Continuing along the spectrum from deny to admit, the next decision category is the waitlist, which can be seen as an opportunity or a curse. Each year, after admitting a group of students, we’ll offer a place on the waitlist to another promising group — applicants whose credentials are solid overall, and yet just a little less solid than the applicants we’ve admitted. (A waitlist is what it sounds like — a list of people waiting for a place to open up in the entering class.) Some years, we draw a significant number of students from the waitlist. Occasionally, we don’t admit any. But most years we admit a few. That’s the opportunity part.
It can be hard for waitlisted applicants to get a handle on what this decision means for them, which is understandable. We’ve tried to help by creating an FAQ list. But even the FAQ list will leave waitlisted applicants wondering about their own prospects. The challenge is that, when decisions go out, we can’t even answer the most basic question: How many people are on the waitlist? And that’s because, in March, it doesn’t matter whether we make 10, 100, or 1,000 waitlist offers. What matters is how may people decide to accept a spot on the list. So let’s say we make 100 offers. If 60 people decide not to wait, then the relevant number is 40. We don’t rank our waitlist, and when it comes time to make an offer of admission, we go back to the applications and figure things out.

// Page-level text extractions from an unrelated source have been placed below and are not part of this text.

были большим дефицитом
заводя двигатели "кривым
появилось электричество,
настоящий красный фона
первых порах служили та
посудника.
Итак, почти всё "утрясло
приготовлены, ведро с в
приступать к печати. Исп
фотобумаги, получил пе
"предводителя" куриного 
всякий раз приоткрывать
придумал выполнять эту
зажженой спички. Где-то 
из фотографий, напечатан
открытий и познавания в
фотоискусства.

Applicants offered a place on the waitlist can take until May 1 to decide whether to wait. It would be very unusual for us to make an offer of admission before May 1 — most of our work with the waitlist takes place in May or June, though we’ll keep a list into the summer. That’s where the curse (or cursing) comes in. The waitlist involves, well, waiting.

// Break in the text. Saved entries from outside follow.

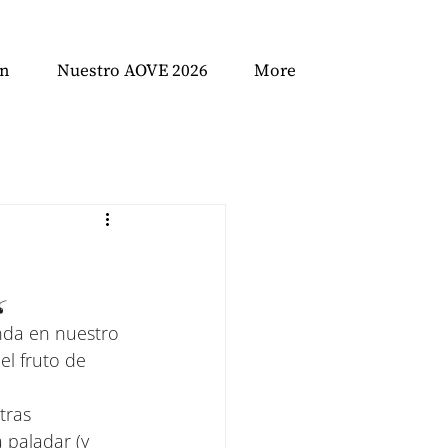
ón
Nuestro AOVE 2026
More

nda en nuestro 
l fruto de 
tras 
paladar (y 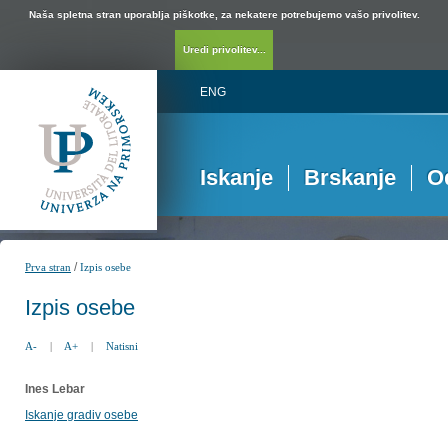
Naša spletna stran uporablja piškotke, za nekatere potrebujemo vašo privolitev.
Uredi privolitev...
ENG
Iskanje
Brskanje
O
/
Prva stran
Izpis osebe
Izpis osebe
A-
|
A+
|
Natisni
Ines Lebar
Iskanje gradiv osebe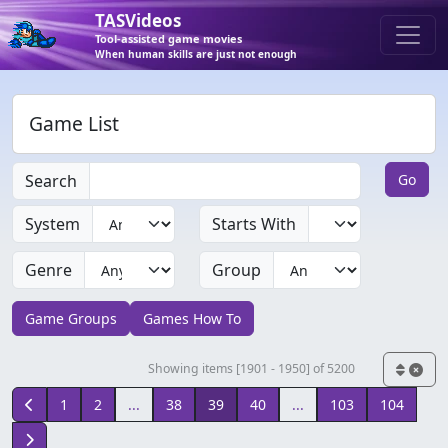
TASVideos
Tool-assisted game movies
When human skills are just not enough
Game List
Search
Go
System
Starts With
Genre
Group
Game Groups
Games How To
Showing items [1901 - 1950] of 5200
1
2
...
38
39
40
...
103
104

All members of the Fletcher Admissions staff know that the extra waiting is unwelcome. But for some applicants who focus on the opportunity rather than the curse, the waitlist represents a final chance for admission.
One last thing: While we won’t provide feedback for applications still active on the waitlist, we will answer this question: Is there any further information that the Committee on Admissions would like from me at this time? That gives us a chance to check your application and see if the Committee wanted to see, for example, a higher TOEFL score. (Send the question by email, and mention that the blog told you to ask!) Even if the Committee didn’t want anything special, waitlisted applicants are invited to send us an update. New grades or test scores, an updated résumé, a link to a publication — any new information you wish to share will be welcome. I’ll post a bit more about this after decisions have finally been released.